Pendant l’ère de la pellicule, sans outil numérique, le nombre d’heures de rushes était toujours lié au coût de la production. Plus on filmait, plus le film était cher. Il s’agissait de bien planifier au préalable. Mais un documentaire bien planifié au préalable devient une question de mise en scène. Et cela va de pair avec une perte de liberté pour moi.

Je me pose souvent la question de vous comme individu et citoyen chinois avec une sensibilité politique. En décembre dernier, vous avez cosigné, avec beaucoup de réalisateurs et réalisatrices, un appel à un cessez-le-feu immédiat au Gaza. Comment est-ce que vous combinez vos films, intrinsèquement politiques, avec vos convictions politiques personnelles?

Ce qui m’inspire ne sont pas forcément des événements immédiats. Par contre, des choses qui s’installent à long terme, m’inspirent beaucoup. Si je décide de faire des films sur les sujets et des gens de la Chine d’aujourd’hui, je vais forcément parler du régime autoritaire du pays, sous lequel les gens vivent.

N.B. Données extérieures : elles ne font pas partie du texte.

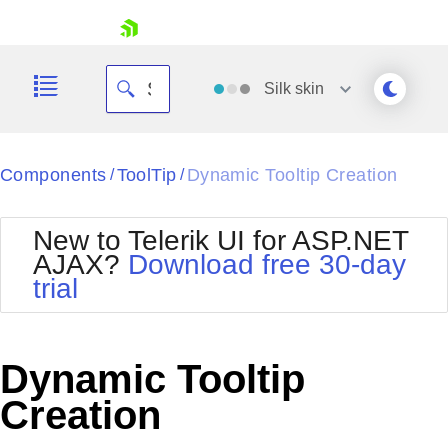
skip navigation
Silk
skin
Black
Components
ToolTip
Dynamic Tooltip Creation
/
/
Office2010Blue
BlackMetroTouch
New to Telerik UI for ASP.NET
Bootstrap
Office2010Silver
AJAX?
Download free 30-day
Default
Outlook
trial
Shopping cart
Glow
Silk
Your Account
Material
Simple
Login
Metro
Sunset
Contact Us
Dynamic Tooltip
Telerik
Request Trial
MetroTouch
Vista
Creation
Web20
Office2007
WebBlue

Ces derniers douze mois, vous n’avez pas seulement fini „Jeunesse“ (Le Printemps), mais vous avez réalisé aussi „Man in Black“ (disponible sur arte.tv). Un film réellement court, avec une forme fondamentalement différente et après – même si vous n’êtes pas le seul à opérer une caméra sur „Jeunesse“ – vous ne touchez pas à la caméra du tout pour inviter Caroline Champetier (directrice de la photographie e.a. sur „Holy Motors“ de Leos Carax, „Toute une nuit“ de Chantal Akerman ou la coprod luxembourgeoise „Hannah Arendt“ de Von Trotta) à vos côtés. Est-ce qu’un film comme ça vous est nécessaire après un projet de mammouth comme la trilogie?

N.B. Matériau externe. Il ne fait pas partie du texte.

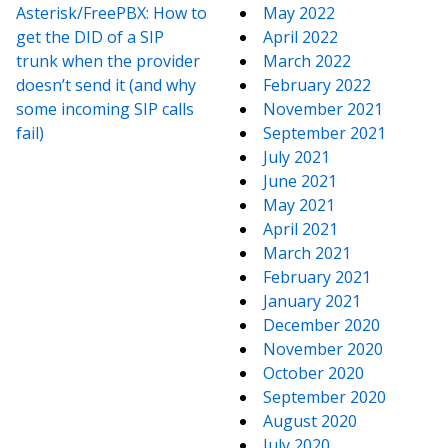
Asterisk/FreePBX: How to
May 2022
get the DID of a SIP
April 2022
trunk when the provider
March 2022
doesn’t send it (and why
February 2022
some incoming SIP calls
November 2021
fail)
September 2021
July 2021
June 2021
May 2021
April 2021
March 2021
February 2021
January 2021
December 2020
November 2020
October 2020
September 2020
August 2020
July 2020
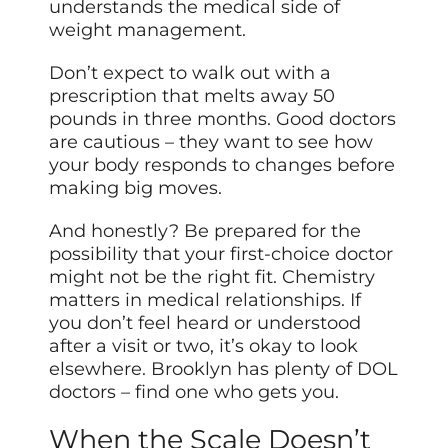
understands the medical side of
weight management.
Don’t expect to walk out with a
prescription that melts away 50
pounds in three months. Good doctors
are cautious – they want to see how
your body responds to changes before
making big moves.
And honestly? Be prepared for the
possibility that your first-choice doctor
might not be the right fit. Chemistry
matters in medical relationships. If
you don’t feel heard or understood
after a visit or two, it’s okay to look
elsewhere. Brooklyn has plenty of DOL
doctors – find one who gets you.
When the Scale Doesn’t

C’est un processus assez naturel. Pas délibéré du tout. On a voulu faire ce film depuis très longtemps, depuis 2019. D’abord, on n’avait pas trouvé l’argent tout de suite, après le lieu, les Bouffes du Nord à Paris n’étaient pas libres. Il était impossible de trouver un créneau de disponibilité. Mais enfin, après la pandémie, on a pu décrocher un créneau au théâtre. Et avec Wang Xilin et son âge avancé, il fallait faire vite. Sans attendre encore plus. En ce qui concerne la „chef op“ – on est bons amis avec Caroline Champetier. Et pendant que j’utilise en général des petites caméras sur mes films, il nous fallait, dans ce lieu fixe, une caméra assez lourde et du matériel pour s’occuper du son et des lumières. Et j’avoue, je n’en ai plus l’habitude. Il fallait confier ça à une personne de confiance, qui sait bien faire. Et elle a fait remarquablement. Vu le nombre de jours de tournage limité – on avait trois jours seulement –, il fallait préparer tout ça avec Caroline au préalable. En regardant le film maintenant, je suis content d’avoir pris le choix de travailler avec elle.